Regulated expression of fibronectin, laminin and related integrin receptors during the early chondrocyte differentiation

Here, the authors investigate the expression and localization of fibronectin, laminin, and their receptors, and we used an in vitro chick chondrocyte differentiation model to define a time hierarchy for their appearance in early chondrogenesis and to determine their role in the cell condensation process. They show that fibronectin contributes to the initial cell-cell interactions that occur during condensation. In later stages, downregulation of both fibronectin and of its a5b1 integrin receptor occurs, as demonstrated by mRNA and protein kinetics. Immunolocalisation studies suggest that the reduction of fibronectin in discrete areas is involved in local activation of the cell differentiation program.

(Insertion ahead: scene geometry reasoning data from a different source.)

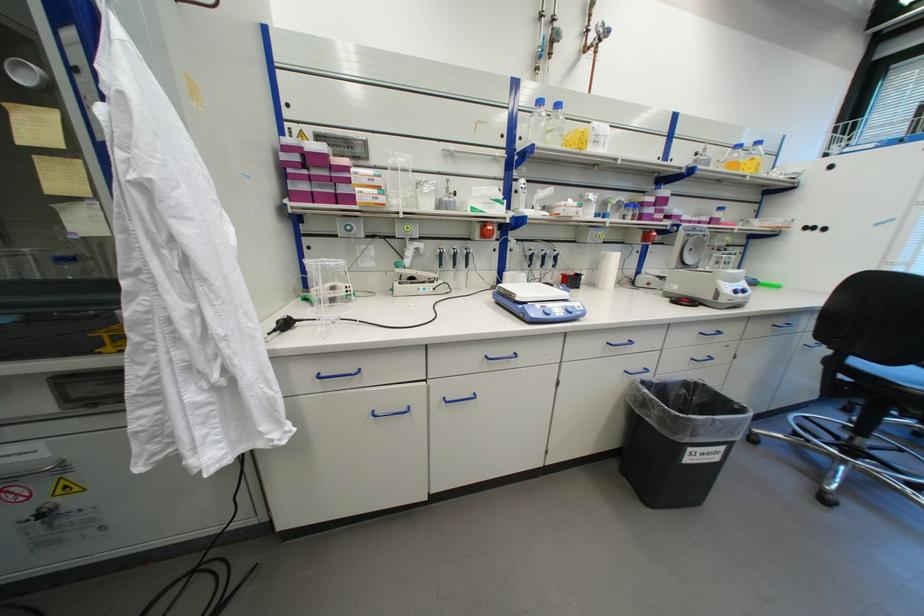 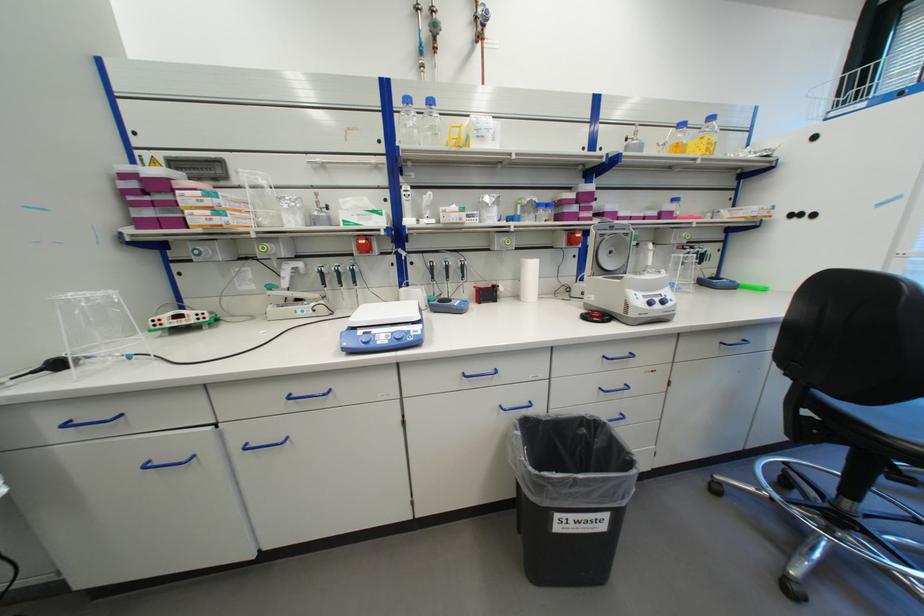 Question: I am providing you with two images of the same scene from different viewpoints. After the viewpoint changes to image2, which objects are now occluded?

Choices:
 (A) centrifuge lid
 (B) pipette plunger
 (C) chair sitting surface
 (D) none of these

Answer: (D) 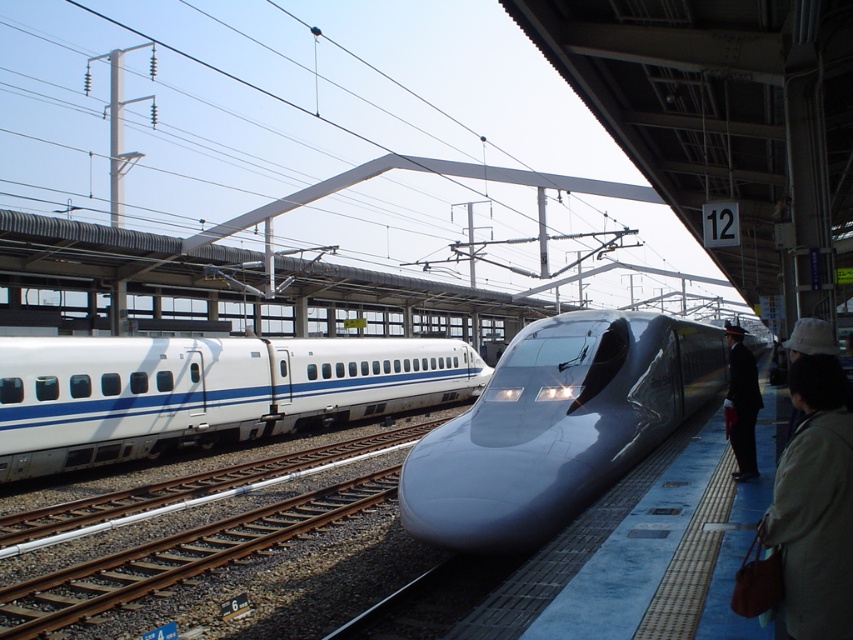 Question: Can you confirm if beige fabric coat at lower right is bigger than dark suit at platform right?

Choices:
 (A) yes
 (B) no

Answer: (B)

Question: Which point is closer to the camera taking this photo?

Choices:
 (A) (785, 561)
 (B) (560, 378)

Answer: (A)

Question: Which object is farther from the camera taking this photo?

Choices:
 (A) beige fabric coat at lower right
 (B) glossy metallic train at center
 (C) white glossy train at center

Answer: (C)

Question: Where is beige fabric coat at lower right located in relation to dark suit at platform right in the image?

Choices:
 (A) left
 (B) right

Answer: (A)

Question: Can you confirm if glossy metallic train at center is bigger than white glossy train at center?

Choices:
 (A) yes
 (B) no

Answer: (A)

Question: Among these points, which one is nearest to the camera?

Choices:
 (A) (741, 445)
 (B) (614, 356)

Answer: (A) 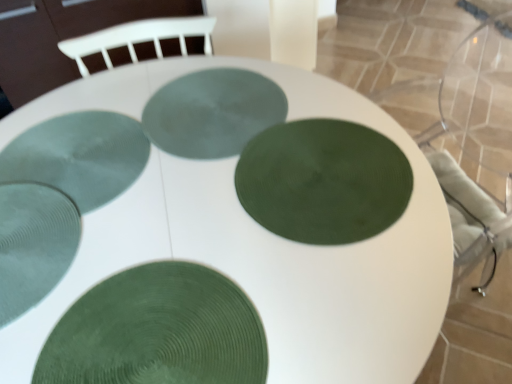 Find the location of `vacant area that lies to the right of green textured glass plate at center, which is the 1th glass plate in back-to-front order`. vacant area that lies to the right of green textured glass plate at center, which is the 1th glass plate in back-to-front order is located at coordinates (333, 124). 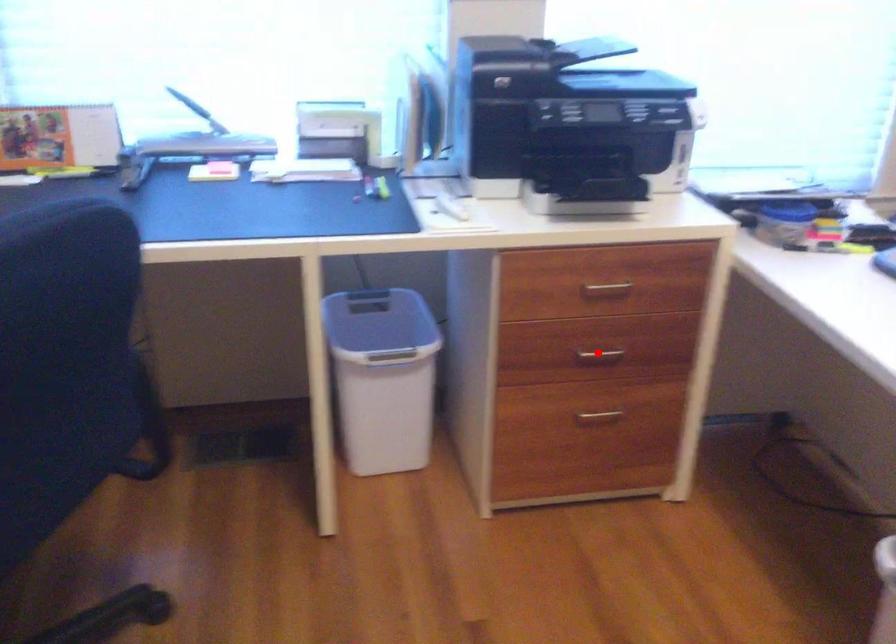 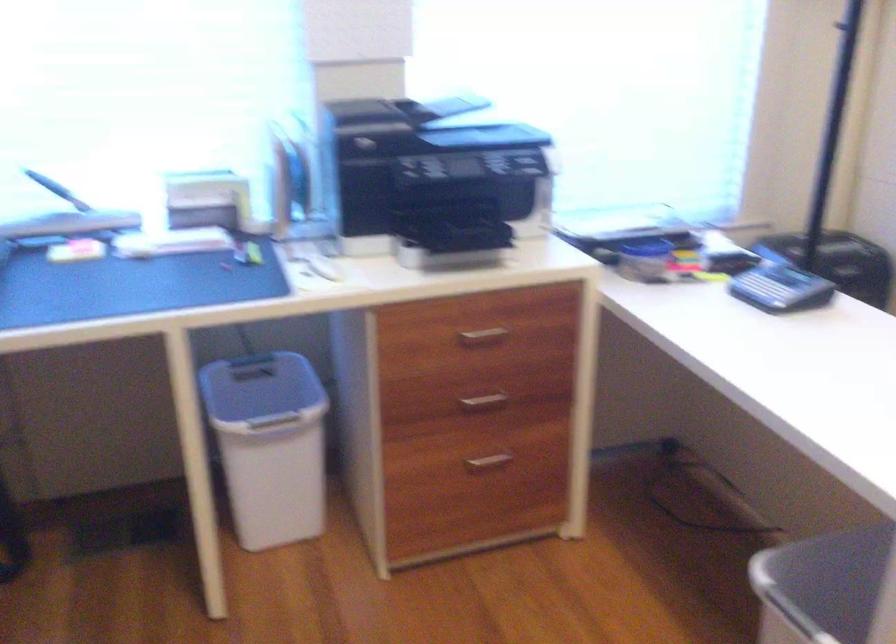 The point at the highlighted location is marked in the first image. Where is the corresponding point in the second image?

Furthermore, we show that laminin is expressed during the in vitro cell condensation process in areas that are negative for fibronectin staining. The types of laminin, as well as the timing of expression, have been determined by northern blot and RT-PCR analyses. The highest levels of expression are coincident with maximal cell aggregation. Our data show that the a1, b1, and g1 mRNAs are maximally expressed at the higher level of cell aggregation, and progressively decrease during the differentiation to stage I chondrocytes; stage II hypertrophic chondrocytes express only low levels of g1. We do not exclude the possibility that other forms of LN, for which chick specific probes are not yet available, may also be expressed. The increase in a1, b1, and g1, LN mRNAs is paralleled by a switch in the isotype of a6 integrin subunits synthesized, from B to A. Immunolocalisationstudies suggest that laminin is involved in the definition of differentiating areas as opposed to non-differentiating areas of the condensed region, i.e. the periphery, which eventually gives rise to the perichondrium.